This is what a studio of creativity looks like. Humans gather to talk about their favourite
authors. I wonder what authors are my favourite today? When I was a little girl, it was A.A.
Milne, the author of Winnie the Pooh; this is what he has to say about the writing process:
“Ideas may drift into other minds, but they do not drift my way. I have to go and fetch them. I
know no work manual or mental to equal the appalling heart-breaking anguish of fetching an
idea from nowhere.”

‘Lucy Maud Montgomery.’ She fascinates me, mostly because I relate to the exquisite
language of her imagination and to see her house and her things make my heart skip a beat. I
want so much to be a writer like her and engage my characters that put life into the world of my
past budding girlhood. Then it was my sister’s book called ‘Virgins’ by Caryl Rivers. My dad
threw the book away just when my sister and I were halfway through the novel. I was angry, my
sister still has left over animosity towards our dad.

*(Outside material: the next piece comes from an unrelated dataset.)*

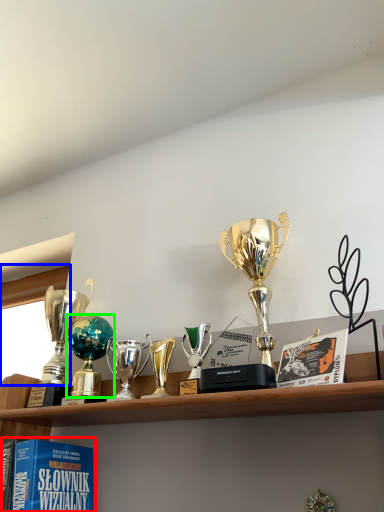 Question: Considering the real-world distances, which object is farthest from book (highlighted by a red box)? window screen (highlighted by a blue box) or trophy (highlighted by a green box)?

Choices:
 (A) window screen
 (B) trophy

Answer: (A)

I wanted to enjoy Shakespeare in high school, but somehow our English teacher beat the
language to death, which made me literally kill Shakespeare’s ghost. I wonder if I read Romeo
and Juliet again, if I would feel the same way?
These students in this class seem to be advanced in their speech and writing. I fear I have
taken the wrong turn getting here? Was choosing this class a mistake? Oh shit! Here I go again,
thinking about myself. No wonder my mother calls me selfish every now and then. Somehow,
trauma and suffering can cause havoc on emotions and health in a person.
“We won’t have a formal critique,” Jake said. Did he really say what I think he said? I
never met a Professor like this before. How radical, how exciting. I am curious and completely
engaged. This is rather a comfortable place, a place where… if I were naked in my writing, no
one would strip it further to the point of killing my words to the bone. I will not worry; this is
dialogue of creative minds. Open the idea and look inside, you hold a delightful find.

These authors, Saunders, is he Russian? And who is Flannery O’Connor?
My desire to read these authors and learn who they are might push my language into the
abyss of endless words that may break through the blocks that blur.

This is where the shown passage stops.